→ **WHAT YOU SHOULD DO**: Pull every line with "chez" from the entries below.

→ **EXCERPTED RECORDS**:
----

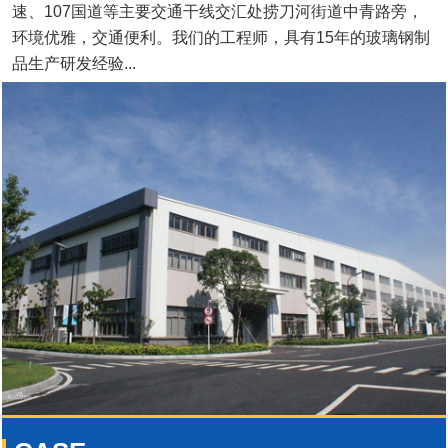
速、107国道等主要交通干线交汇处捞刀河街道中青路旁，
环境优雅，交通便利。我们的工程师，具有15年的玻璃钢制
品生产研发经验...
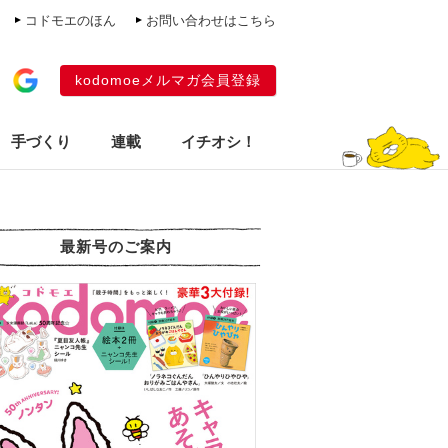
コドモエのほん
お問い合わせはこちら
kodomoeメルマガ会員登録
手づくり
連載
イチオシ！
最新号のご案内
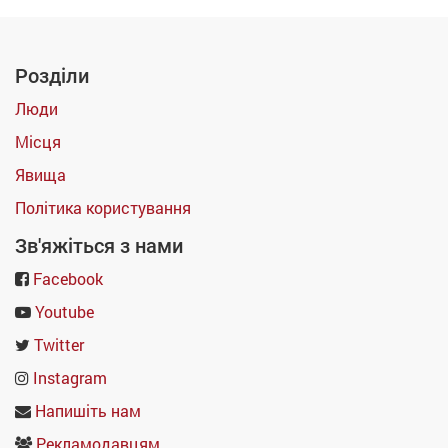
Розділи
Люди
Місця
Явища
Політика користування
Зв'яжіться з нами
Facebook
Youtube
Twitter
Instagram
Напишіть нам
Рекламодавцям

----

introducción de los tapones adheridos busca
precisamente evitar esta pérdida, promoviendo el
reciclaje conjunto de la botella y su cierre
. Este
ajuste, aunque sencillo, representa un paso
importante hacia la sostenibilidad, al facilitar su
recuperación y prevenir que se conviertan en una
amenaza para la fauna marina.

----

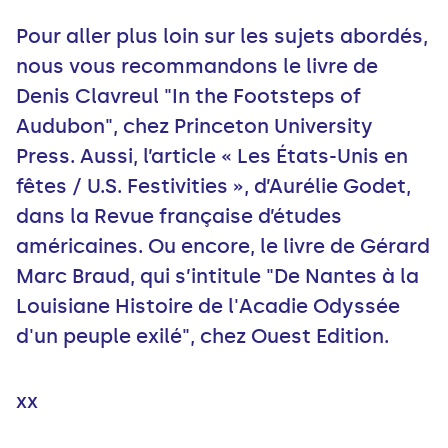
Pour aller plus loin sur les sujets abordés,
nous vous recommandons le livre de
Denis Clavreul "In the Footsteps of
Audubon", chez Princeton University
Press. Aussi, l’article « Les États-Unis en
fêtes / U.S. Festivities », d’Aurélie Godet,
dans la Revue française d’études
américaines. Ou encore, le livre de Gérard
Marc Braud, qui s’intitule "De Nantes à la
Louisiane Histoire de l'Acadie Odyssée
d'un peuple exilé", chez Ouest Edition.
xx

----

→ **TASK RESULT**:
Audubon", chez Princeton University
d'un peuple exilé", chez Ouest Edition.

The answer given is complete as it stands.